I also think it may be missing covers in the back but thats a guess form looking at other manuals.

Thanks!


----------



## jharkin (Nov 22, 2012)

Looks likes a Defiant I or IA

Link to manuals.... http://www.fergusonfireplace.com/ferfirdefiantmenu.html


----------



## fbelec (Nov 23, 2012)

doesn't look like it's in bad shape. what's the inside look like? outside just needs a cleaning.


----------



## begreen (Nov 23, 2012)

Given it's age I would at least give it a total cleaning of ash. After vacuuming out the interior I would blow out the secondary passages with a strong blast of compressed air.


----------



## defiant3 (Nov 24, 2012)

Then vacuum the house...


----------



## remkel (Nov 24, 2012)

jharkin said:


> Looks likes a Defiant I or IA
> 
> Link to manuals.... http://www.fergusonfireplace.com/ferfirdefiantmenu.html


Agree....was looking at one just like it at my father's house this morning. Great heater!


----------



## begreen (Nov 24, 2012)

defiant3 said:


> Then vacuum the house...


 
LOL, yes, do this outside for sure.


----------



## peakbagger (Nov 25, 2012)

Open up the front doors and look at the back of the stove, there should be date cast into the fireback with some sort of fan shaped decoration. if the fireback has a horizontal seam running right to left about halfway up, its Defiant 1A or a modified 1. If it has a full piece fireback with no seam its definitely a Defiant 1. Most if not all Defiant 1s were modified to the two piece fire back as single piece would warp and screw up the secondary burn system. If you find one with a one piece fireback that is not warped its a very rare underused stove.
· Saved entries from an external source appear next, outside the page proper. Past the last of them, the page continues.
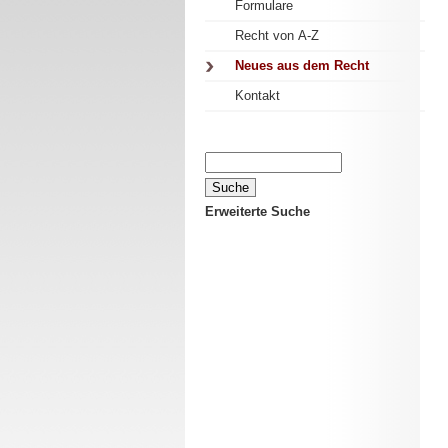
Formulare
Recht von A-Z
Neues aus dem Recht
Kontakt
Erweiterte Suche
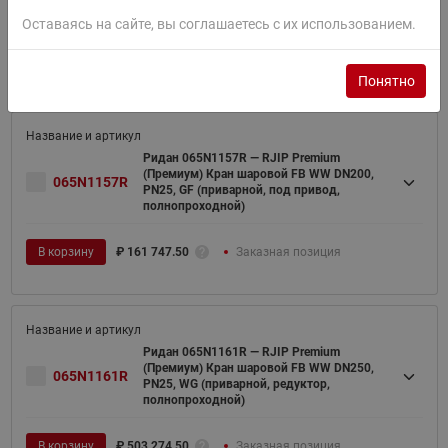
полнопроходной)
Оставаясь на сайте, вы соглашаетесь с их использованием.
В корзину
₽
200 732.50
Заказная позиция
Понятно
Ридан 065N1157R — RJIP Premium
(Премиум) Кран шаровой FB WW DN200,
065N1157R
PN25, GF (приварной, под привод,
полнопроходной)
В корзину
₽
161 747.50
Заказная позиция
Ридан 065N1161R — RJIP Premium
(Премиум) Кран шаровой FB WW DN250,
065N1161R
PN25, WG (приварной, редуктор,
полнопроходной)
В корзину
₽
503 274.50
Заказная позиция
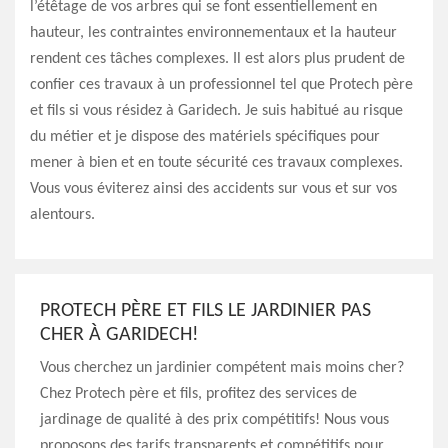
l’étêtage de vos arbres qui se font essentiellement en
hauteur, les contraintes environnementaux et la hauteur
rendent ces tâches complexes. Il est alors plus prudent de
confier ces travaux à un professionnel tel que Protech père
et fils si vous résidez à Garidech. Je suis habitué au risque
du métier et je dispose des matériels spécifiques pour
mener à bien et en toute sécurité ces travaux complexes.
Vous vous éviterez ainsi des accidents sur vous et sur vos
alentours.
PROTECH PÈRE ET FILS LE JARDINIER PAS
CHER À GARIDECH!
Vous cherchez un jardinier compétent mais moins cher?
Chez Protech père et fils, profitez des services de
jardinage de qualité à des prix compétitifs! Nous vous
proposons des tarifs transparents et compétitifs pour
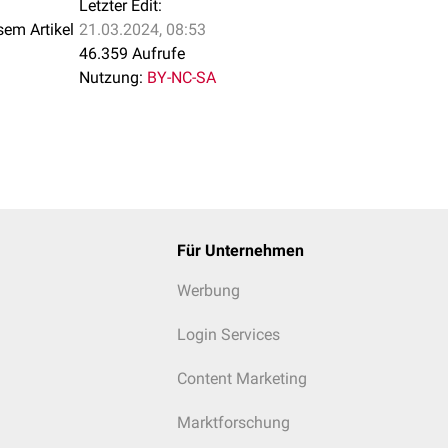
Letzter Edit:
sem Artikel
21.03.2024, 08:53
46.359 Aufrufe
Nutzung:
BY-NC-SA
Für Unternehmen
Werbung
Login Services
Content Marketing
Marktforschung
Parts are still available and rebuilding them isnt hard but messy. If you have good draft in the chimney, its worth getting the secondary air working, but even when run with the top damper open they still throw out a lot of heat.

One thing to be aware is that they dont take kindly to be filled up with wood and then have the air shut off. They can and will backpuff to the extent that the cast iron cooling grate will lift up entirely out of the top of the stove.


----------



## Menachem (Nov 26, 2012)

Firstly thanks for the tips. Much appreciated. 

This is my first stove so I know very little at all. When I get back to the house Ill check the back to try and determine exactly which one it is. 

I think I will have someone out to check the stove pipe and clean the chimney - would they clean the stove as well and check the secondary air passages? I burned it once in updraft and it was no problem keeping the whole house warm but it seemed to burn a lot of wood.....

Originally I thought I was missing the back cover off the temperature control but now Im not sure if there was something on there or not...


----------



## Menachem (Nov 26, 2012)




----------



## fbelec (Nov 26, 2012)

on my defiant 1 there is no cover over the spring up top. it looks just like yours but with one exception. i have the metal heat shield that covers to whole back side of the stove.


----------



## defiant3 (Nov 28, 2012)

So there would have been a sheet metal cover for the thermostat at one time, but it'll work ok w/o it.

It doesn't matter which Defiant it is, they all work the same way.  When it needs repair, THEN it'll matter .  Who knows, that might be a long long time.  As long as you can control the stove temp. and the damper doesn't start acting wierd, you're probably good to go.  Keep us up to date, and happy heating!


----------



## defiant3 (Nov 28, 2012)

What part of the world do you live in?  Chimney guys might know how to service that stove and they might not.  There are stove people though...


----------



## remkel (Nov 28, 2012)

The positive thing is maintenance on the old VC stoves is relatively easy. They come apart and go back together without too much effort.....unless something is warped.....or something cracks.....or .....or.......or......

My father has been burning in a Defiant since 1979. Still runs like a charm. A little rebuild every few years and runs like new.

You mentioned running it in updraft......it will run fine that way because the flame and gases are not passing through the rear baffles. If you run it with the damper closed and the baffles are plugged with ash, this will cause the fire to smolder. Enjoy that stove!


----------



## harryfatcat (Dec 2, 2012)

I'm rebuilding a 1A right now, nice stove. I wish I could use it myself but my flue is too small.


----------



## harryfatcat (Dec 2, 2012)

I have two copies of the owners manual for a 1A if you can't download one from VC.


----------